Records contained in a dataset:
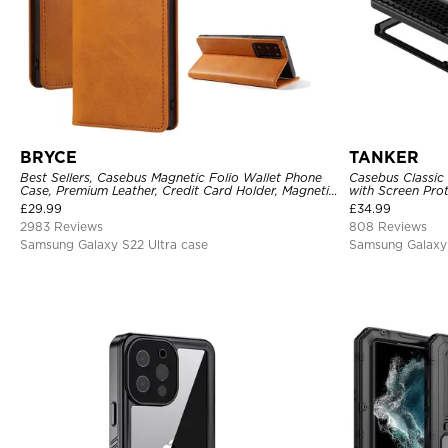
BRYCE
TANKER
Best Sellers, Casebus Magnetic Folio Wallet Phone
Casebus Classic
Case, Premium Leather, Credit Card Holder, Magnetic
with Screen Pro
Closure, Flip Kickstand Shockproof Case
Shockproof Cas
£
29.99
£
34.99
2983 Reviews
808 Reviews
Samsung Galaxy S22 Ultra case
Samsung Galaxy 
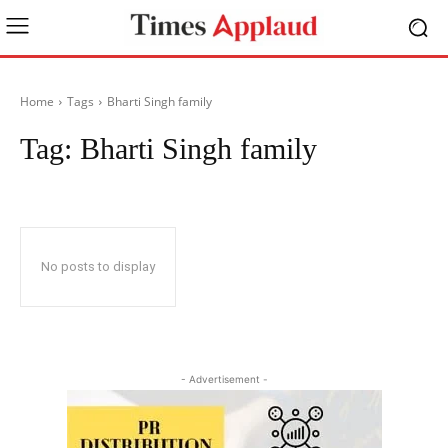
Home
Tags
Bharti Singh family
Tag:
Bharti Singh family
No posts to display
- Advertisement -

**The problem**
Pull out every line in the data above that has the word "Shockproof".

**Reply**
Closure, Flip Kickstand Shockproof Case
Shockproof Cas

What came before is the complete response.